Sementara itu di tempat yang sama, Duta Besar AS untuk
Indonesia Joseph R. Donovan, menuturkan, juga telah berkomunikasi dengan
Menteri Luar Negeri Indonesia Retno Marsudi terkait hal ini.
Dia menegaskan, pemerintah AS tetap mempunyai komitmen untuk
menjaga kesepakatan antara Palestina dan Israel.

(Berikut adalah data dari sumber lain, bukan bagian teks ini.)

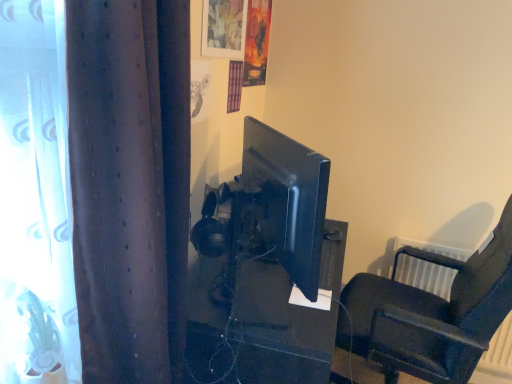 Question: Based on their sizes in the image, would you say brown textured curtain at left is bigger or smaller than matte plastic picture frame at upper center?

Choices:
 (A) small
 (B) big

Answer: (B)

Question: Looking at their shapes, would you say brown textured curtain at left is wider or thinner than matte plastic picture frame at upper center?

Choices:
 (A) wide
 (B) thin

Answer: (A)

Question: Which is nearer to the satin black monitor at center?

Choices:
 (A) matte plastic picture frame at upper center
 (B) brown textured curtain at left
 (C) black leather chair at right

Answer: (B)

Question: Which object is the closest to the matte plastic picture frame at upper center?

Choices:
 (A) black leather chair at right
 (B) satin black monitor at center
 (C) brown textured curtain at left

Answer: (C) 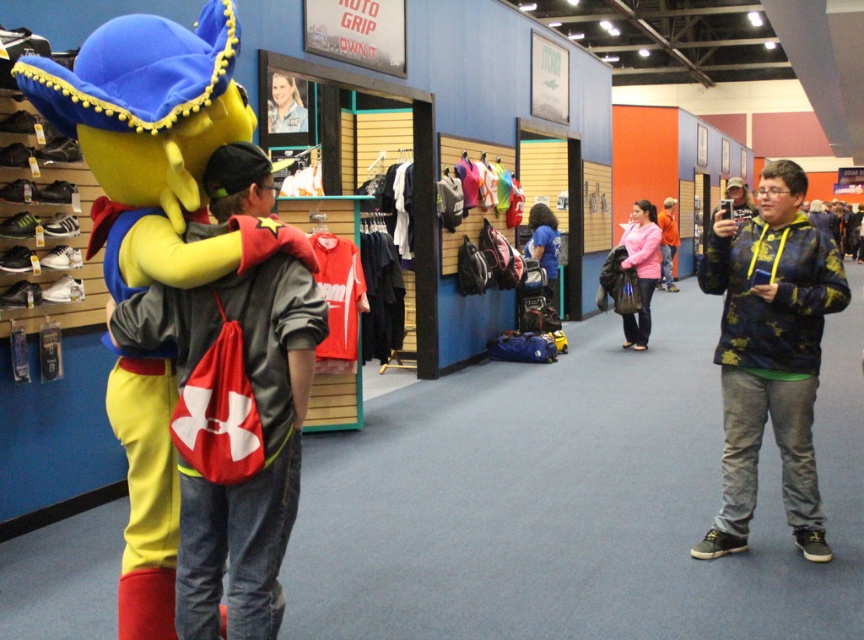 You are standing at the entrance of the store and want to move towards the two points marked in the image. Which point, point 1 at coordinates (812, 529) or point 2 at coordinates (270, 104), is closer to you?

Point 1 at coordinates (812, 529) is closer to you than point 2 at coordinates (270, 104). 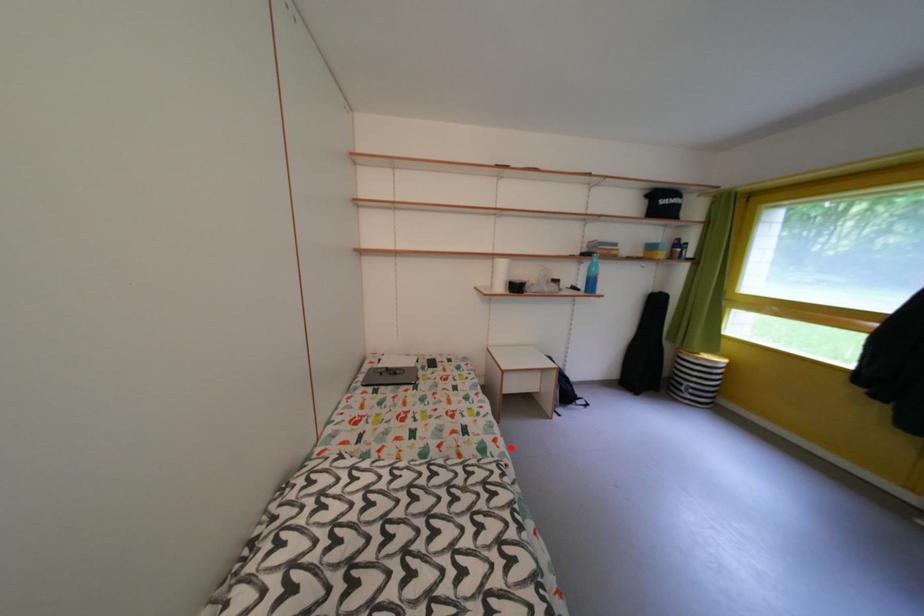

"Yang perlu ditekankan, pemerintah AS itu tetap
memiliki komitmen kuat terhadap kesepakatan jangka panjang antara Palestina dan
Israel. Dan itu juga termasuk pada kesepakatan solusi dua negara, jika itu yang
diinginkan oleh dua pihak," jelas Donovan.
Janji Kampanye Trump
Presiden Amerika Serikat Donald Trump telah mengumumkan
keputusannya untuk memindahkan Kedutaan AS dari Tel Aviv ke Yerusalem sesegera
mungkin pada pekan ini atau awal pekan mendatang. Ia telah resmi mengakui
Yerusalem sebagai Ibu Kota Israel.
Langkah tersebut merupakan bentuk Trump untuk memenuhi janji
kampanyenya. Akan tetapi, langkah tersebut justru akan memberikan perubahan radikal
atas kebijakan AS yang selama berpuluh-puluh tahun yang mengatakan bahwa status
Yerusalem harus ditentukan dalam perundingan damai antara Israel dan Palestina.
Trump dilaporkan telah melakukan sambungan komunikasi dengan beberapa pemimpin negara Eropa dan Arab. Para pemimpin itu berpikiran serupa, yakni mendesak Trump untuk tidak melakukan langkah tersebut, dengan alasan akan semakin memperburuk ketegangan yang terjadi di kawasan.(www.liputan6.com/***)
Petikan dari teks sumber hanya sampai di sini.